Florida State Board of Administration v. Green Tree Financial Corp.

270 F.3d 645
CourtCourt of Appeals for the Eighth Circuit
DecidedOctober 25, 2001
Docket99-3536, 99-3586 and 99-3587
StatusPublished
Cited by8 cases

This text of 270 F.3d 645 (Florida State Board of Administration v. Green Tree Financial Corp.) is published on Counsel Stack Legal Research, covering Court of Appeals for the Eighth Circuit primary law. Counsel Stack provides free access to over 12 million legal documents including statutes, case law, regulations, and constitutions.

Bluebook
Florida State Board of Administration v. Green Tree Financial Corp., 270 F.3d 645 (8th Cir. 2001).

Opinion

JOHN R. GIBSON, Circuit Judge.

In this case we must assess the sufficiency of three complaints under the new pleading standards made applicable to securities fraud cases by the Private Securities Litigation Reform Act of 1995, P.L. No. 104-67, 109 Stat. 737. The Florida State Board of Administration, which invests state employees’ pension funds, and two putative classes of investors, one for stock purchasers and one for option traders, have each brought Rule 10b-5 2 actions against Green Tree Financial Corporation, its CEO, Lawrence Coss, and other executives, 3 on the theory that they fraudulently overstated Green Tree’s financial value. The investors allege that they bought securities in a market affected by this fraud and that when the true facts came to light, Green Tree’s stock price tumbled and they lost their money. The district court held that none of the three complaints pleaded facts giving rise to a strong inference of knowing or reckless misconduct, and so the court dismissed the complaints with prejudice.

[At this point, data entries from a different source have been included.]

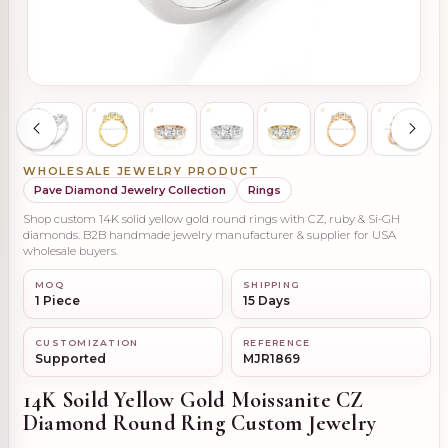
WHOLESALE JEWELRY PRODUCT
Pave Diamond Jewelry Collection
Rings
Shop custom 14K solid yellow gold round rings with CZ, ruby & Si-GH
diamonds. B2B handmade jewelry manufacturer & supplier for USA
wholesale buyers.
MOQ
SHIPPING
1 Piece
15 Days
CUSTOMIZATION
REFERENCE
Supported
MJR1869
14K Soild Yellow Gold Moissanite CZ
Diamond Round Ring Custom Jewelry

Florida State Bd. of Admin, v. Green Tree Fin. Corp. (In re Green Tree Fin. Corp. Stock Litig), 61 F.Supp.2d 860, 878 (D.Minn.1999). The Florida Board and both investor classes appeal, contending that their complaints were indeed sufficient to plead securities fraud. We reverse.

I.

For the purpose of a motion to dismiss, we take the facts from the complaints. Green Tree is a financial services corporation that originally specialized in lending money on house trailers, referred to as “manufactured housing,” although it later diversified into other kinds of lending. Because manufactured housing loans are classified as “sub-prime,” the interest rates are very high — as much as 200 to 400 basis points (two to four percentage points) above residential mortgage rates. Green Tree rose to prominence by pioneering the securitization of manufactured housing loans, which means that it pooled large numbers of these loans and put them into a trust, which sold securities for which the loans served as collateral. The securities *649 entitled the purchaser to fixed interest and principal payments under the loans. Importantly, Green Tree did not relinquish all rights under the securitized loans; instead, it retained the right to keep a portion of the loan payments and it retained the obligation to service the loans. Green Tree’s profit was therefore the spread between the interest it charged the borrowers and the interest it promised the instrument-holders, minus Green Tree’s costs of servicing the loans. However, Green Tree retained the risk of losses from loan defaults, as well as the risk that borrowers would prepay their loans before incurring interest charges, so that the expected interest would never materialize. By absorbing these risks, Green Tree could take high-interest-rate manufactured-housing loans and turn them into low-interest-rate securities, thereby creating the profitable spreads that fueled Green Tree’s growth.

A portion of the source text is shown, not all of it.